Periodontal disease is the number one health problem in small animals. By two years of age, 70% of cats and 80% of dogs have periodontal disease. There are generally little to no outward signs of early disease process, so therapy typically comes late. Consequently, periodontal disease may be the most undertreated disease in our patients. Unchecked periodontal disease has numerous local and systemic consequences.

Pathogenesis

Periodontal disease is initiated by oral bacteria which adhere to teeth in a substance called plaque. Plaque is a biofilm, made up almost entirely of oral bacteria, contained in a matrix of salivary glycoproteins and extracellular polysaccharides. Calculus (tartar) is basically plaque which has secondarily become calcified by the minerals in saliva. Plaque and calculus may contain up to 100,000,000,000 bacteria per gram. Bacteria within a biofilm do not act like free living or “planktonic” bacteria; they are 1,000 to 1,500 times more resistant to antibiotics than planktonic bacteria. Plaque on the tooth surface is supragingival plaque. Once it extends under the free gingival margin and into the gingival sulcus (between the gingiva and the teeth or alveolar bone), it is subgingival plaque. Supragingival plaque likely affects the pathogenicity of the subgingival plaque in the early stages of periodontal disease; however, once the periodontal pocket forms, the effect of supragingival plaque and calculus is minimal. Therefore, control of supragingival plaque alone is ineffective in controlling the progression of periodontal disease.
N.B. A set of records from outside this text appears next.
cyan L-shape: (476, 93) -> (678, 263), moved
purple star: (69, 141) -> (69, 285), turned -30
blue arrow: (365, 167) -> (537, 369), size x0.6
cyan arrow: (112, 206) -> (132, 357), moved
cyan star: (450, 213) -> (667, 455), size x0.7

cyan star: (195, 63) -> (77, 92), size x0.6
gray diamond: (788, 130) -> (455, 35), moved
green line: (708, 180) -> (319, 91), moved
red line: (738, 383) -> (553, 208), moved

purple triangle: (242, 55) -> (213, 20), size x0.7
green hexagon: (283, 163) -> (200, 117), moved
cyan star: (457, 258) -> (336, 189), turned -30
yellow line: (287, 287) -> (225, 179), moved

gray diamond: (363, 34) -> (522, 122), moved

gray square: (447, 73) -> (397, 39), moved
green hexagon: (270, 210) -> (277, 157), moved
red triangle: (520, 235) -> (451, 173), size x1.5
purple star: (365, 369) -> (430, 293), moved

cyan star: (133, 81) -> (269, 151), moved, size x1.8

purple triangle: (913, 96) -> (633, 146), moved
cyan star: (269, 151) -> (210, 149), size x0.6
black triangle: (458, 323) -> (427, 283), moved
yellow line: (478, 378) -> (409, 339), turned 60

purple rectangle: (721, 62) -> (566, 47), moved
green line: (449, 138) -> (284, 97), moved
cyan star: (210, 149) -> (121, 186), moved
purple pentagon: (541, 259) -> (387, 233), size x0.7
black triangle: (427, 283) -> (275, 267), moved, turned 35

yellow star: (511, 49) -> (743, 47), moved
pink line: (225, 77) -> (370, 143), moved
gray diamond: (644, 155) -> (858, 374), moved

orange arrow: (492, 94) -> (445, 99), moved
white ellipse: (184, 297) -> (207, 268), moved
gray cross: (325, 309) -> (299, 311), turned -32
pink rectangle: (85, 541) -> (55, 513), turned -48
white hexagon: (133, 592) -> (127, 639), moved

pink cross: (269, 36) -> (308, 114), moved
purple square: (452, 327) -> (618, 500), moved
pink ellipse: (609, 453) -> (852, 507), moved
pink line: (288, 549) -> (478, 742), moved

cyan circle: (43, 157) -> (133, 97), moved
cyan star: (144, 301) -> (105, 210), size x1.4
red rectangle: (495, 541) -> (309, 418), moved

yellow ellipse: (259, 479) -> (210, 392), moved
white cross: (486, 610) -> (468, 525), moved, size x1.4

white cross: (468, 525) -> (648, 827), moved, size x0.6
Bacteria in the subgingival plaque secrete toxins as well as metabolic products. Cytotoxins and bacterial endotoxins can invade tissues causing inflammation of the gingival and periodontal tissues. This inflammation damages the gingival tissues and initially results in gingivitis. Eventually, the inflammation can lead to periodontitis, i.e., the destruction of the attachment between the periodontal tissues and the teeth. In addition to directly stimulating inflammation, bacterial metabolites elicit a host inflammatory response. The progression of periodontal disease is determined by the virulence of the bacteria combined with the host response. It is the host response that often damages periodontal tissues.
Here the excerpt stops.